[Page-level text extractions]
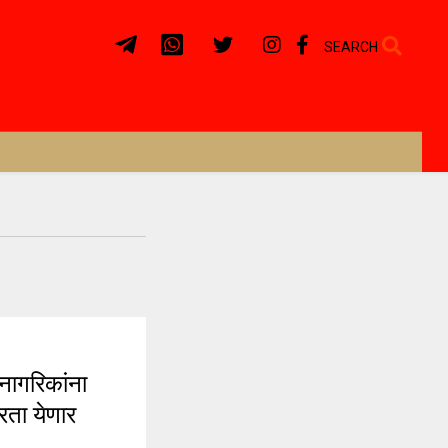
SEARCH
गरिकांना
रता येणार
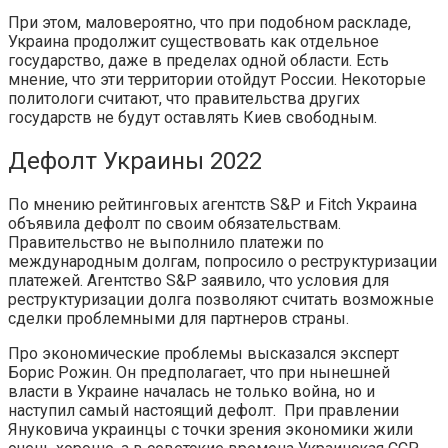
При этом, маловероятно, что при подобном раскладе,
Украина продолжит существовать как отдельное
государство, даже в пределах одной области. Есть
мнение, что эти территории отойдут России. Некоторые
политологи считают, что правительства других
государств не будут оставлять Киев свободным.
Дефолт Украины 2022
По мнению рейтинговых агентств S&P и Fitch Украина
объявила дефолт по своим обязательствам.
Правительство не выполнило платежи по
международным долгам, попросило о реструктуризации
платежей. Агентство S&P заявило, что условия для
реструктуризации долга позволяют считать возможные
сделки проблемными для партнеров страны.
Про экономические проблемы высказался эксперт
Борис Рожин. Он предполагает, что при нынешней
власти в Украине началась не только война, но и
наступил самый настоящий дефолт. При правлении
Януковича украинцы с точки зрения экономики жили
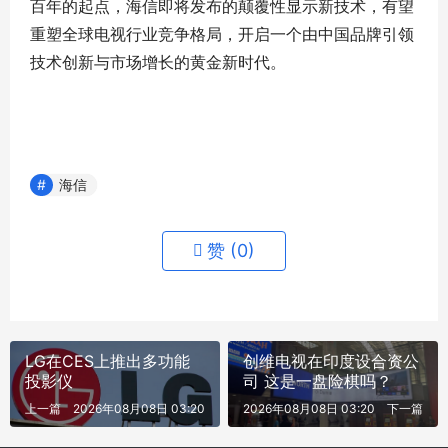
百年的起点，海信即将发布的颠覆性显示新技术，有望
重塑全球电视行业竞争格局，开启一个由中国品牌引领
技术创新与市场增长的黄金新时代。
海信
赞 (
0
)
LG在CES上推出多功能
创维电视在印度设合资公
投影仪
司 这是一盘险棋吗？
上一篇
2026年08月08日 03:20
2026年08月08日 03:20
下一篇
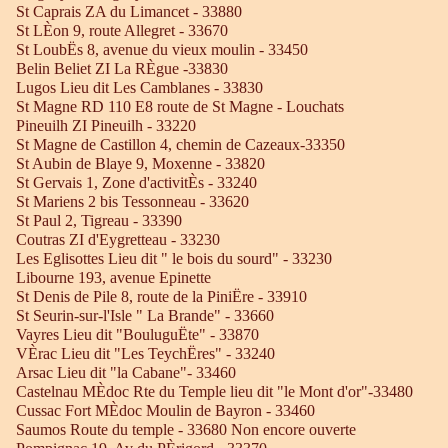
St Caprais ZA du Limancet - 33880
St LÈon 9, route Allegret - 33670
St LoubËs 8, avenue du vieux moulin - 33450
Belin Beliet ZI La RÈgue -33830
Lugos Lieu dit Les Camblanes - 33830
St Magne RD 110 E8 route de St Magne - Louchats
Pineuilh ZI Pineuilh - 33220
St Magne de Castillon 4, chemin de Cazeaux-33350
St Aubin de Blaye 9, Moxenne - 33820
St Gervais 1, Zone d'activitÈs - 33240
St Mariens 2 bis Tessonneau - 33620
St Paul 2, Tigreau - 33390
Coutras ZI d'Eygretteau - 33230
Les Eglisottes Lieu dit " le bois du sourd" - 33230
Libourne 193, avenue Epinette
St Denis de Pile 8, route de la PiniËre - 33910
St Seurin-sur-l'Isle " La Brande" - 33660
Vayres Lieu dit "BouluguËte" - 33870
VÈrac Lieu dit "Les TeychËres" - 33240
Arsac Lieu dit "la Cabane"- 33460
Castelnau MÈdoc Rte du Temple lieu dit "le Mont d'or"-33480
Cussac Fort MÈdoc Moulin de Bayron - 33460
Saumos Route du temple - 33680 Non encore ouverte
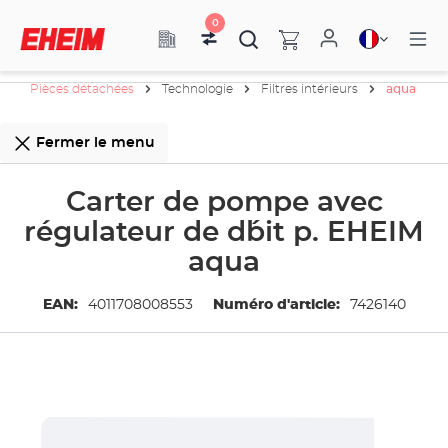
0
Pièces détachées
Technologie
Filtres intérieurs
aqua
Fermer le menu
Carter de pompe avec
régulateur de d´bit p. EHEIM
aqua
EAN:
4011708008553
Numéro d'article:
7426140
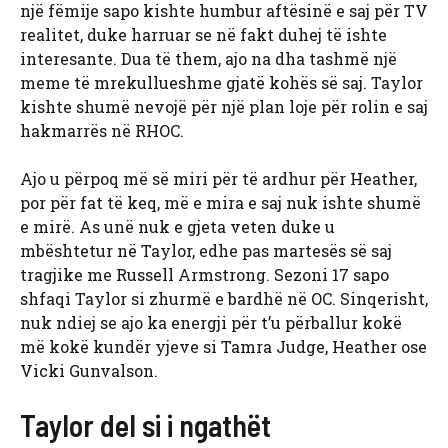
një fëmije sapo kishte humbur aftësinë e saj për TV
realitet, duke harruar se në fakt duhej të ishte
interesante. Dua të them, ajo na dha tashmë një
meme të mrekullueshme gjatë kohës së saj. Taylor
kishte shumë nevojë për një plan loje për rolin e saj
hakmarrës në RHOC.
Ajo u përpoq më së miri për të ardhur për Heather,
por për fat të keq, më e mira e saj nuk ishte shumë
e mirë. As unë nuk e gjeta veten duke u
mbështetur në Taylor, edhe pas martesës së saj
tragjike me Russell Armstrong. Sezoni 17 sapo
shfaqi Taylor si zhurmë e bardhë në OC. Sinqerisht,
nuk ndiej se ajo ka energji për t’u përballur kokë
më kokë kundër yjeve si Tamra Judge, Heather ose
Vicki Gunvalson.
Taylor del si i ngathët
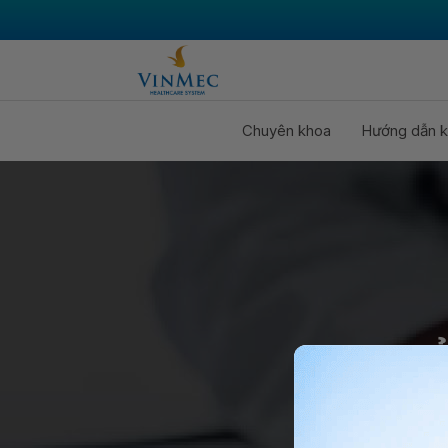
Chuyên khoa
Hướng dẫn k
CHỦ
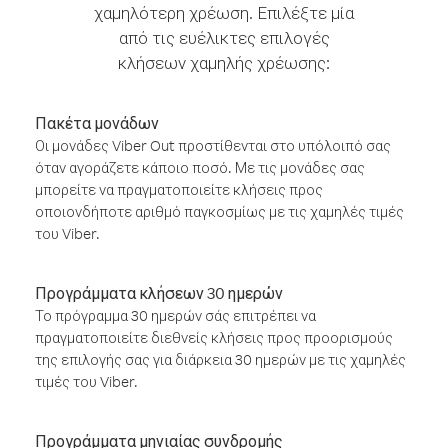
χαμηλότερη χρέωση. Επιλέξτε μία
από τις ευέλικτες επιλογές
κλήσεων χαμηλής χρέωσης:
Πακέτα μονάδων
Οι μονάδες Viber Out προστίθενται στο υπόλοιπό σας
όταν αγοράζετε κάποιο ποσό. Με τις μονάδες σας
μπορείτε να πραγματοποιείτε κλήσεις προς
οποιονδήποτε αριθμό παγκοσμίως με τις χαμηλές τιμές
του Viber.
Προγράμματα κλήσεων 30 ημερών
Το πρόγραμμα 30 ημερών σάς επιτρέπει να
πραγματοποιείτε διεθνείς κλήσεις προς προορισμούς
της επιλογής σας για διάρκεια 30 ημερών με τις χαμηλές
τιμές του Viber.
Προγράμματα μηνιαίας συνδρομής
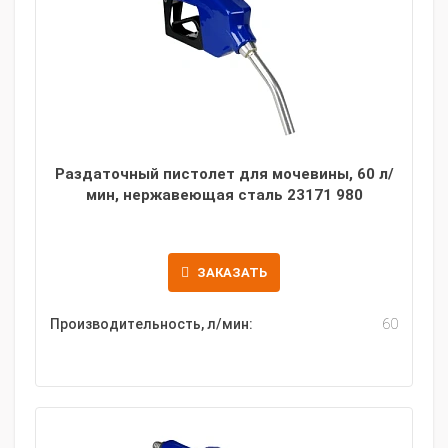
Раздаточный пистолет для мочевины, 60 л/
мин, нержавеющая сталь 23171 980
ЗАКАЗАТЬ
Производительность, л/мин:
60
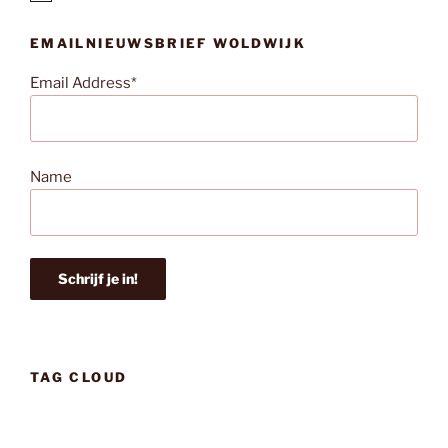
e
r
EMAILNIEUWSBRIEF WOLDWIJK
i
c
h
Email Address*
t
Name
TAG CLOUD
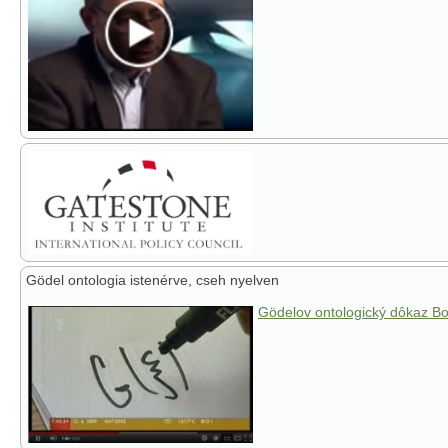
Gödel ontologia istenérve, cseh nyelven
Gödelov ontologický dôkaz B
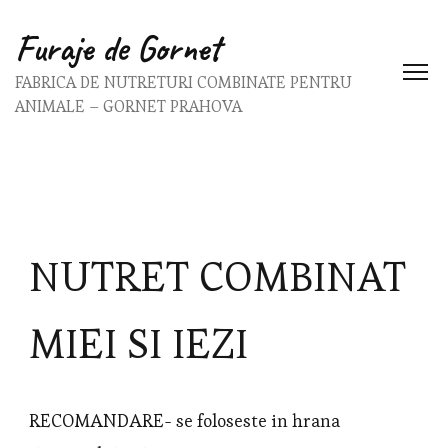
Furaje de Gornet
FABRICA DE NUTRETURI COMBINATE PENTRU
ANIMALE – GORNET PRAHOVA
NUTRET COMBINAT
MIEI SI IEZI
RECOMANDARE- se foloseste in hrana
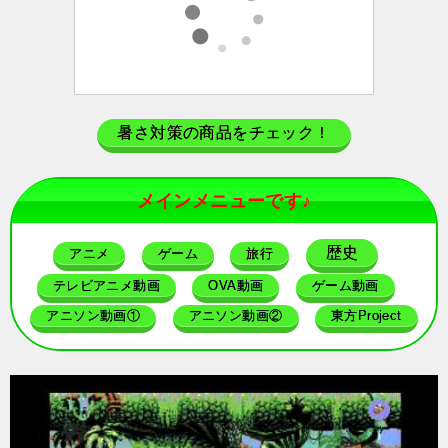
暑さ対策の商品をチェック！
メインメニューです♪
歴史
アニメ
ゲーム
旅行
テレビアニメ動画
OVA動画
ゲーム動画
アニソン動画①
アニソン動画②
東方Project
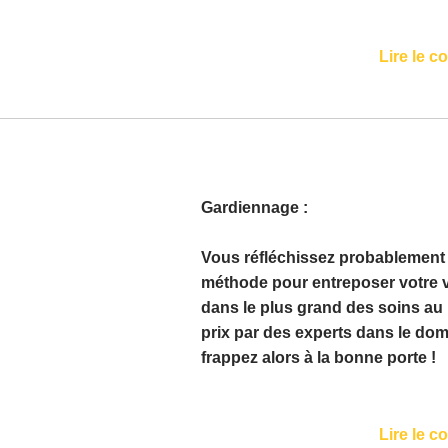
Lire le c
Gardiennage :
Vous réfléchissez probablement
méthode pour entreposer votre 
dans le plus grand des soins au 
prix par des experts dans le do
frappez alors à la bonne porte !
Lire le c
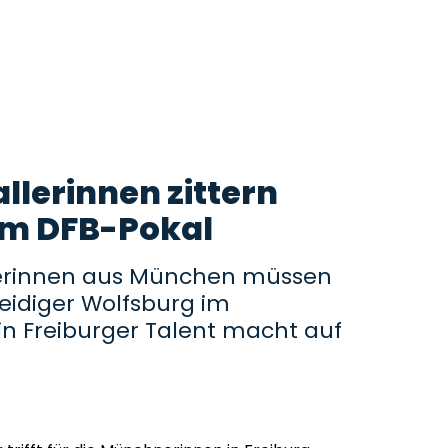
lerinnen zittern
 im DFB-Pokal
terinnen aus München müssen
eidiger Wolfsburg im
 Ein Freiburger Talent macht auf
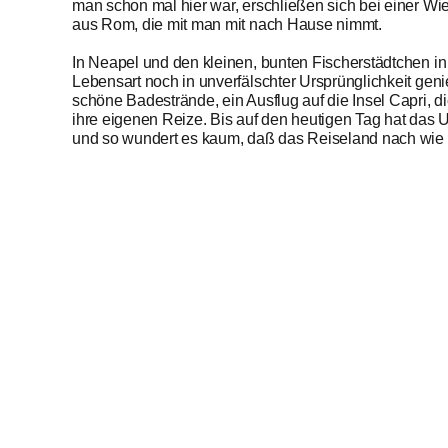
man schon mal hier war, erschließen sich bei einer 
aus Rom, die mit man mit nach Hause nimmt.
In Neapel und den kleinen, bunten Fischerstädtchen in
Lebensart noch in unverfälschter Ursprünglichkeit geni
schöne Badestrände, ein Ausflug auf die Insel Capri, d
ihre eigenen Reize. Bis auf den heutigen Tag hat das U
und so wundert es kaum, daß das Reiseland nach wie vo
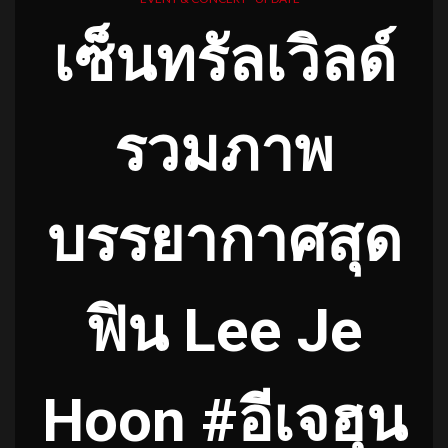
เซ็นทรัลเวิลด์
รวมภาพ
บรรยากาศสุด
ฟิน Lee Je
Hoon #อีเจฮุน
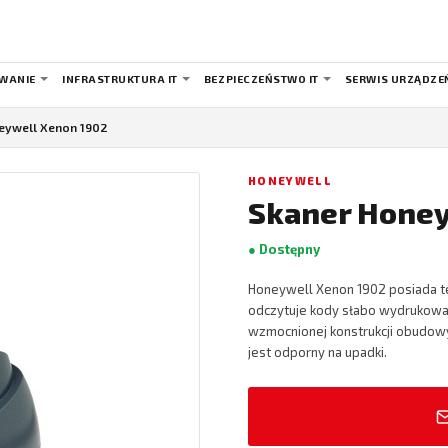
WANIE
INFRASTRUKTURA IT
BEZPIECZEŃSTWO IT
SERWIS URZĄDZE
eywell Xenon 1902
HONEYWELL
Skaner Honey
● Dostępny
Honeywell Xenon 1902 posiada t
odczytuje kody słabo wydrukowan
wzmocnionej konstrukcji obudowy
jest odporny na upadki.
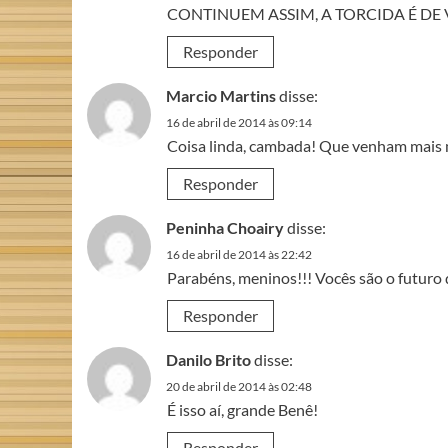
CONTINUEM ASSIM, A TORCIDA É DE 
Responder
Marcio Martins
disse:
16 de abril de 2014 às 09:14
Coisa linda, cambada! Que venham mais
Responder
Peninha Choairy
disse:
16 de abril de 2014 às 22:42
Parabéns, meninos!!! Vocês são o futuro 
Responder
Danilo Brito
disse:
20 de abril de 2014 às 02:48
É isso aí, grande Benê!
Responder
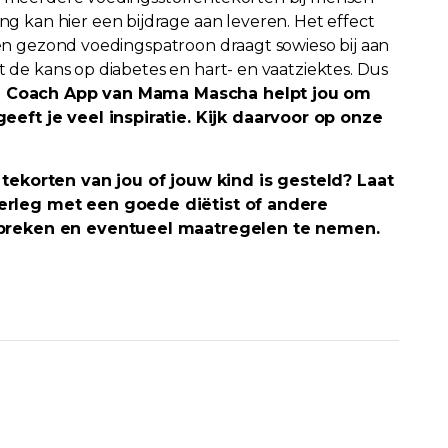
kan hier een bijdrage aan leveren. Het effect
 een gezond voedingspatroon draagt sowieso bij aan
t de kans op diabetes en hart- en vaatziektes. Dus
d Coach App van Mama Mascha helpt jou om
eft je veel inspiratie. Kijk daarvoor op onze
tekorten van jou of jouw kind is gesteld? Laat
rleg met een goede diëtist of andere
spreken en eventueel maatregelen te nemen.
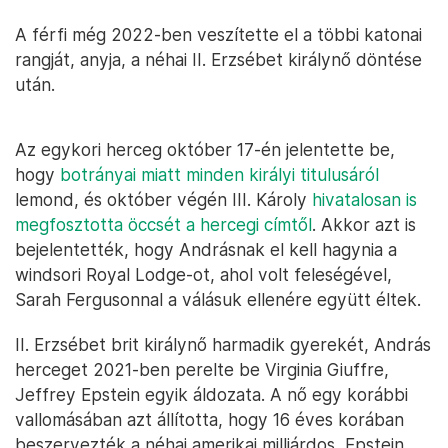
A férfi még 2022-ben veszítette el a többi katonai
rangját, anyja, a néhai II. Erzsébet királynő döntése
után.
Az egykori herceg október 17-én jelentette be,
hogy
botrányai miatt minden királyi titulusáról
lemond, és október végén III. Károly
hivatalosan is
megfosztotta öccsét a hercegi címtől
. Akkor azt is
bejelentették, hogy Andrásnak el kell hagynia a
windsori Royal Lodge-ot, ahol volt feleségével,
Sarah Fergusonnal a válásuk ellenére együtt éltek.
II. Erzsébet brit királynő harmadik gyerekét, András
herceget 2021-ben perelte be Virginia Giuffre,
Jeffrey Epstein egyik áldozata. A nő egy korábbi
vallomásában azt állította, hogy 16 éves korában
beszervezték a néhai amerikai milliárdos, Epstein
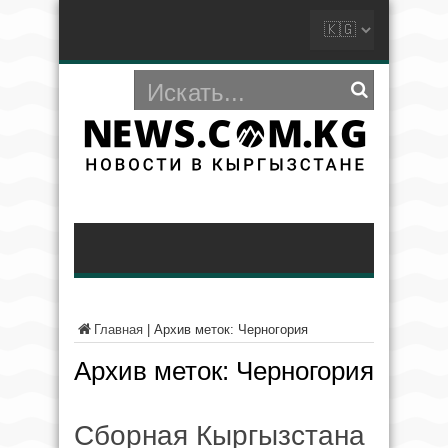
Главная
|
Архив меток: Черногория
Архив меток:
Черногория
Сборная Кыргызстана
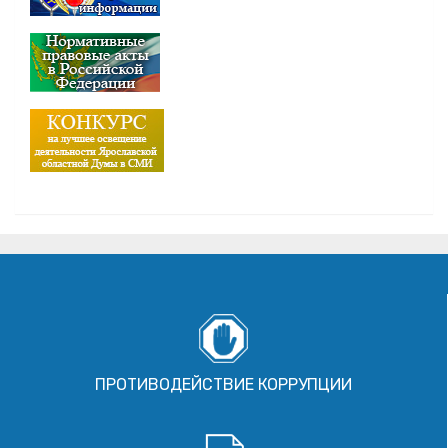
ПРОТИВОДЕЙСТВИЕ КОРРУПЦИИ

- [Goal of the exercise]: Using the entries above, give back exactly the line containing "t de kans op", the line containing "rleg met een goede diëtist of andere", and every line between them, and nothing else.

- [Reply]:
t de kans op diabetes en hart- en vaatziektes. Dus
d Coach App van Mama Mascha helpt jou om
eft je veel inspiratie. Kijk daarvoor op onze
tekorten van jou of jouw kind is gesteld? Laat
rleg met een goede diëtist of andere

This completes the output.